Does Public Support Matter?
Just Stop Oil’s peers, Extinction Rebellion, has very low levels of public support in general. Nonetheless, it’s also plausible as Ozden suggests, that they played at least some role in the wider increase in Britons saying that the environment is a top national issue, even if that role is probably overstated. Today, according to YouGov, only 26% of the public think the environment is the most important issue, far behind the economy at 67%. So, Just Stop Oil does have an attention problem to address, and perhaps they do need to “get the conversation going” again, as Plummer suggests. But, will greater attention translate into influence?
Which members of the public support or oppose probably matters at least as much as support from the general public.

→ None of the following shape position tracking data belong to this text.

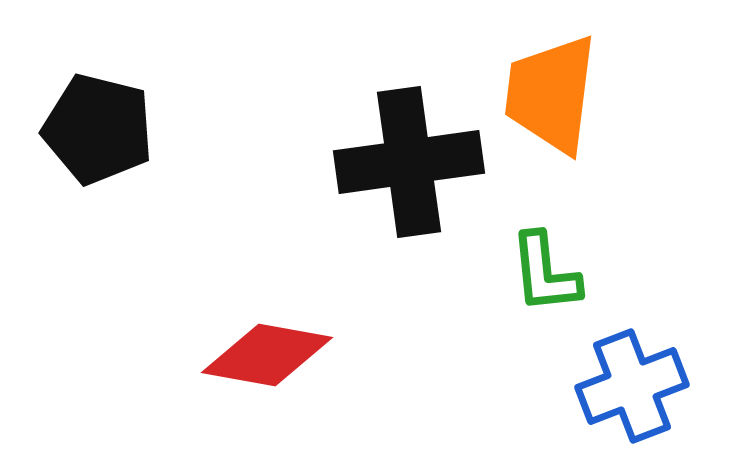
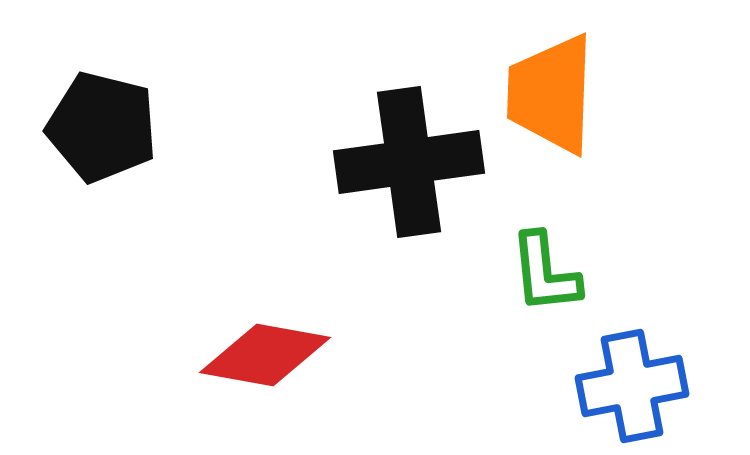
orange trapezoid: rotated 5 degrees counterclockwise
black pentagon: moved 4 px right, 2 px up
red diamond: moved 2 px left
blue cross: rotated 10 degrees clockwise
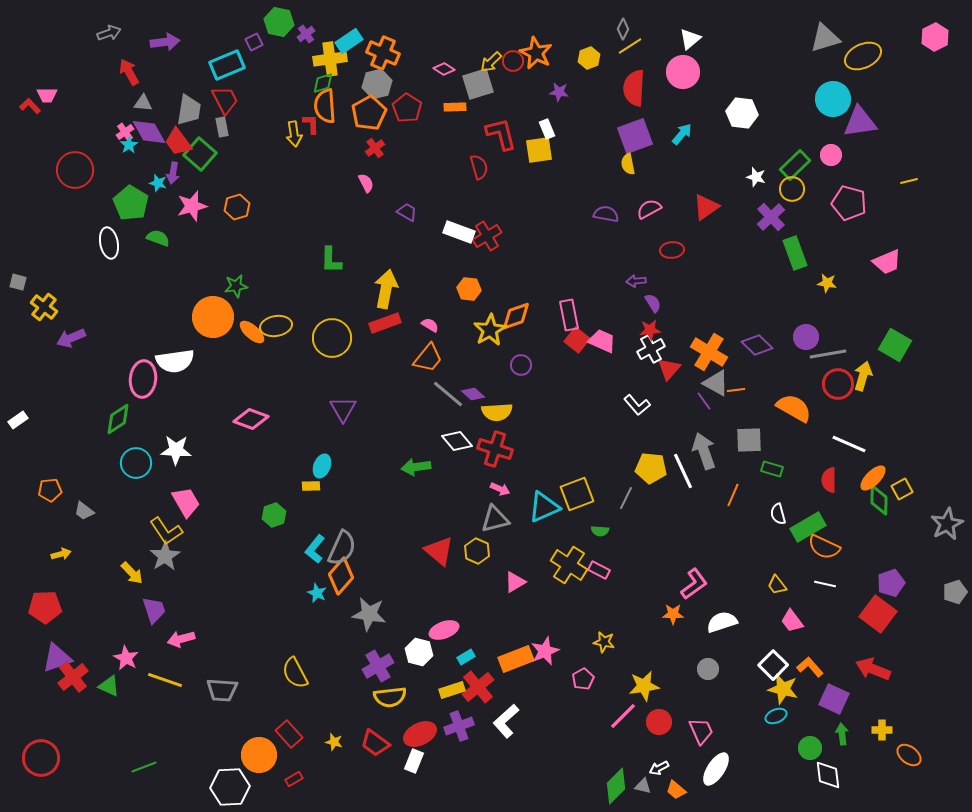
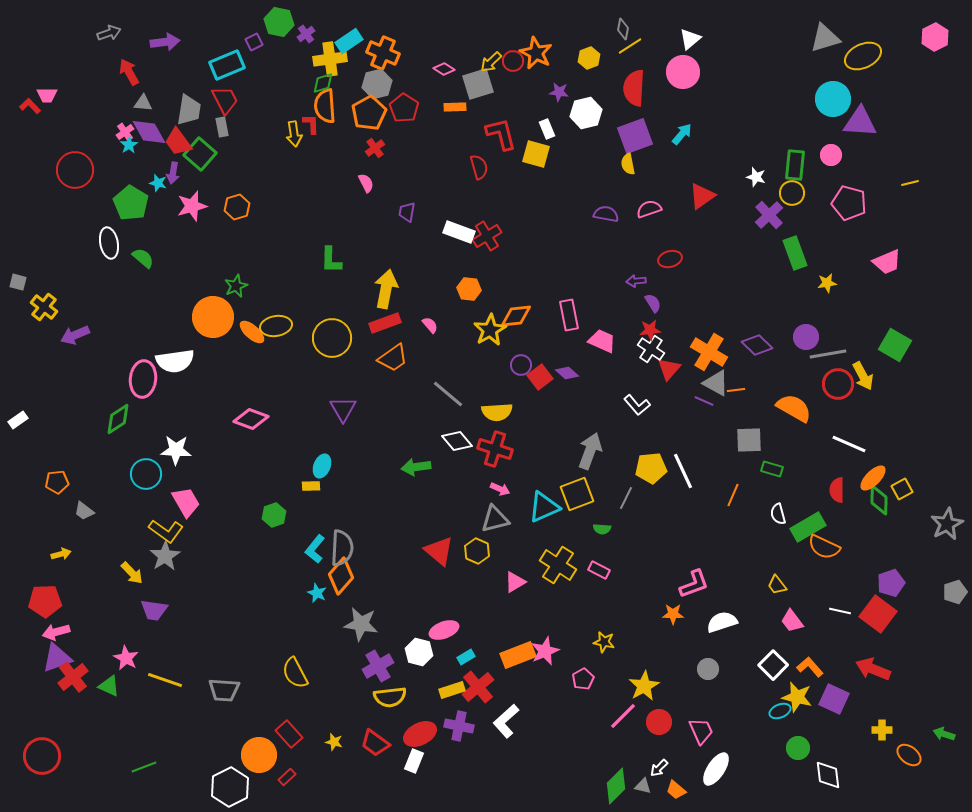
gray diamond at (623, 29): rotated 15 degrees counterclockwise
red pentagon at (407, 108): moved 3 px left
white hexagon at (742, 113): moved 156 px left; rotated 20 degrees counterclockwise
purple triangle at (860, 122): rotated 12 degrees clockwise
yellow square at (539, 150): moved 3 px left, 4 px down; rotated 24 degrees clockwise
green rectangle at (795, 165): rotated 40 degrees counterclockwise
yellow line at (909, 181): moved 1 px right, 2 px down
yellow circle at (792, 189): moved 4 px down
red triangle at (706, 207): moved 4 px left, 11 px up
pink semicircle at (649, 209): rotated 10 degrees clockwise
purple trapezoid at (407, 212): rotated 110 degrees counterclockwise
purple cross at (771, 217): moved 2 px left, 2 px up
green semicircle at (158, 238): moved 15 px left, 20 px down; rotated 20 degrees clockwise
red ellipse at (672, 250): moved 2 px left, 9 px down; rotated 10 degrees counterclockwise
yellow star at (827, 283): rotated 18 degrees counterclockwise
green star at (236, 286): rotated 15 degrees counterclockwise
orange diamond at (516, 316): rotated 12 degrees clockwise
pink semicircle at (430, 325): rotated 18 degrees clockwise
purple arrow at (71, 338): moved 4 px right, 3 px up
red square at (577, 340): moved 37 px left, 37 px down; rotated 15 degrees clockwise
white cross at (651, 349): rotated 28 degrees counterclockwise
orange trapezoid at (428, 358): moved 35 px left; rotated 16 degrees clockwise
yellow arrow at (863, 376): rotated 136 degrees clockwise
purple diamond at (473, 394): moved 94 px right, 21 px up
purple line at (704, 401): rotated 30 degrees counterclockwise
gray arrow at (704, 451): moved 114 px left; rotated 39 degrees clockwise
cyan circle at (136, 463): moved 10 px right, 11 px down
yellow pentagon at (651, 468): rotated 12 degrees counterclockwise
red semicircle at (829, 480): moved 8 px right, 10 px down
orange pentagon at (50, 490): moved 7 px right, 8 px up
yellow L-shape at (166, 531): rotated 20 degrees counterclockwise
green semicircle at (600, 531): moved 2 px right, 2 px up
gray semicircle at (342, 548): rotated 21 degrees counterclockwise
yellow cross at (569, 565): moved 11 px left
pink L-shape at (694, 584): rotated 16 degrees clockwise
white line at (825, 584): moved 15 px right, 27 px down
red pentagon at (45, 607): moved 6 px up
purple trapezoid at (154, 610): rotated 116 degrees clockwise
gray star at (369, 614): moved 8 px left, 10 px down
pink arrow at (181, 639): moved 125 px left, 7 px up
orange rectangle at (516, 659): moved 2 px right, 4 px up
yellow star at (644, 686): rotated 20 degrees counterclockwise
yellow star at (783, 689): moved 14 px right, 8 px down
gray trapezoid at (222, 690): moved 2 px right
cyan ellipse at (776, 716): moved 4 px right, 5 px up
purple cross at (459, 726): rotated 32 degrees clockwise
green arrow at (842, 734): moved 102 px right; rotated 65 degrees counterclockwise
green circle at (810, 748): moved 12 px left
red circle at (41, 758): moved 1 px right, 2 px up
white arrow at (659, 768): rotated 18 degrees counterclockwise
red rectangle at (294, 779): moved 7 px left, 2 px up; rotated 12 degrees counterclockwise
white hexagon at (230, 787): rotated 24 degrees counterclockwise
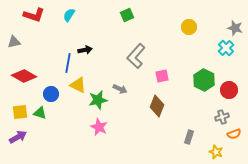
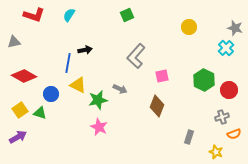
yellow square: moved 2 px up; rotated 28 degrees counterclockwise
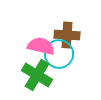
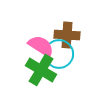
pink semicircle: rotated 20 degrees clockwise
green cross: moved 4 px right, 5 px up
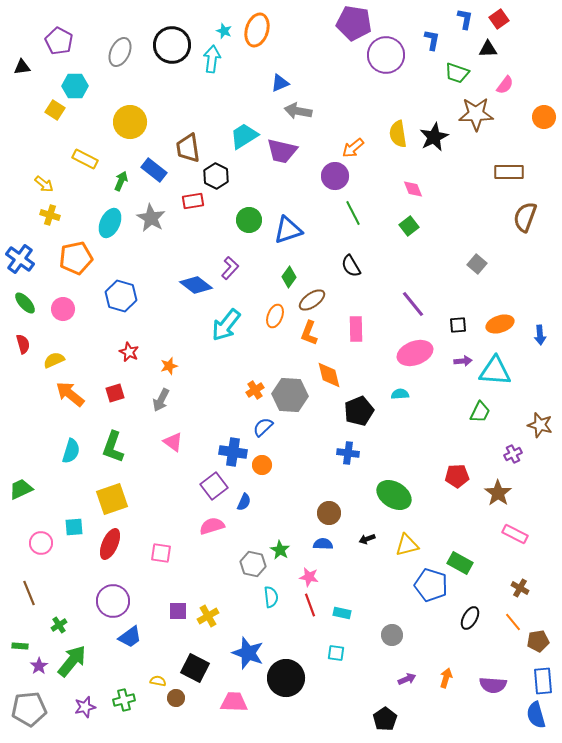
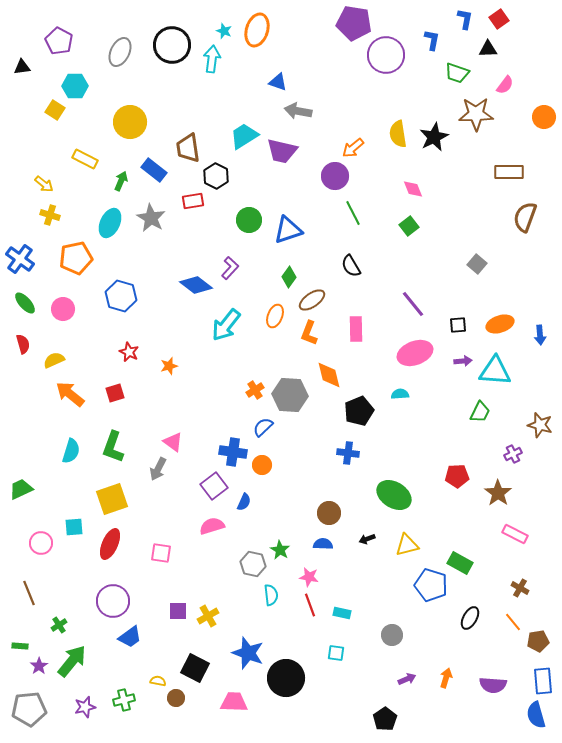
blue triangle at (280, 83): moved 2 px left, 1 px up; rotated 42 degrees clockwise
gray arrow at (161, 400): moved 3 px left, 69 px down
cyan semicircle at (271, 597): moved 2 px up
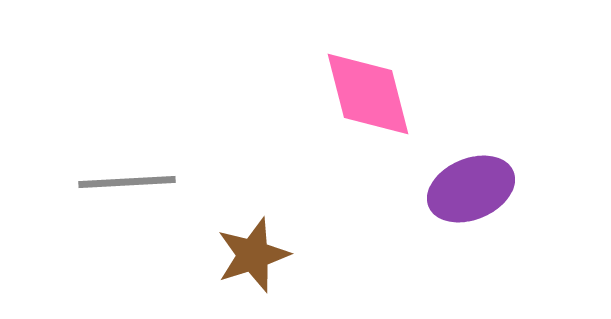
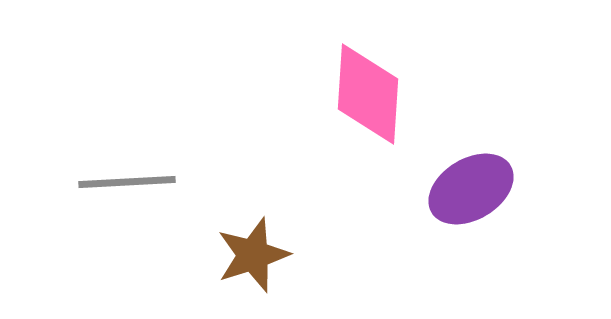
pink diamond: rotated 18 degrees clockwise
purple ellipse: rotated 8 degrees counterclockwise
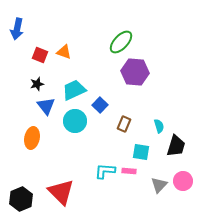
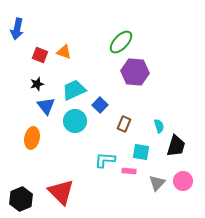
cyan L-shape: moved 11 px up
gray triangle: moved 2 px left, 2 px up
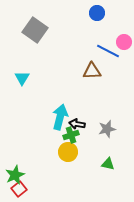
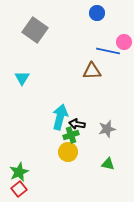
blue line: rotated 15 degrees counterclockwise
green star: moved 4 px right, 3 px up
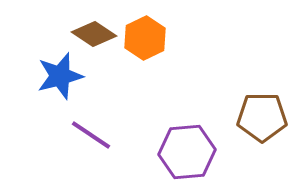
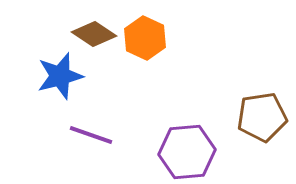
orange hexagon: rotated 9 degrees counterclockwise
brown pentagon: rotated 9 degrees counterclockwise
purple line: rotated 15 degrees counterclockwise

The media landscape is a key part of this. It matters relatively little whether Novara Media support you, I’m afraid, but as Ozden suggests, if talk radio opinion leaders like James O’Brien admit they’ve changed their views on Extinction Rebellion and there are opinion pieces written about them in The Times newspaper admitting they were right, then there’s clear progress in the discourse.
Beyond the politics of attention though, what matters is what such attention translates into and whether any of this is durable. Ozden notes that:
‘Even though Extinction Rebellion has some of the lowest public support, they seem to have caused an increase in UK climate concern, led to new environmental groups in over 1100 cities and probably significantly reduced UK carbon emissions.’
What About the Backlash?
When Owen Jones asked whether this will provide a rationale for the government to clamp down on all forms of protest, Emma Jones argued that “I think we are putting government in a difficult position.”
Yet, in direct response to Just Stop Oil’s efforts over the last fortnight, departed Home Secretary Suella Braverman vowed to crack down on “eco-zealots” in the Public Order Bill. We already have hostile legislation on protests in the UK, and it seems this direct action will amplify the tenuous justifications from the Home Secretary regarding supposed “public interest.” The Home Secretary brought forward an amendment with harsher sentences for protesters on the 18th October 2022 (see here for details). The two protesters themselves have been charged to pay £5,000 in damages. So, if Just Stop Oil’s target were government policy, the action probably backfired in the short term.
A large recent study on key protest issues in the 21st century found backlash in most cases. So, the trade-offs are a legitimate concern more broadly.
Whether raising public attention through direct action translates into significant policy change for the better over the medium term is still a matter for reasonable debate. We should be debating whether Just Stop Oil’s tactics fit within a coherent strategy or not, as Bastani suggests. We should be assessing their “theory of change,” and the underlying “radical flank” theory itself. We should also be asking questions about the relative costs and benefits. And this direct action allows us to do that.
There’s no question that it has raised public attention. But only time will tell whether SoupGate contributes to greater concern over an existential cause, and whether that translates into any meaningful policy change in the UK. If indeed it does work, we’ll have to rethink plenty of ideas about what works in campaigning, and those pesky theories of change.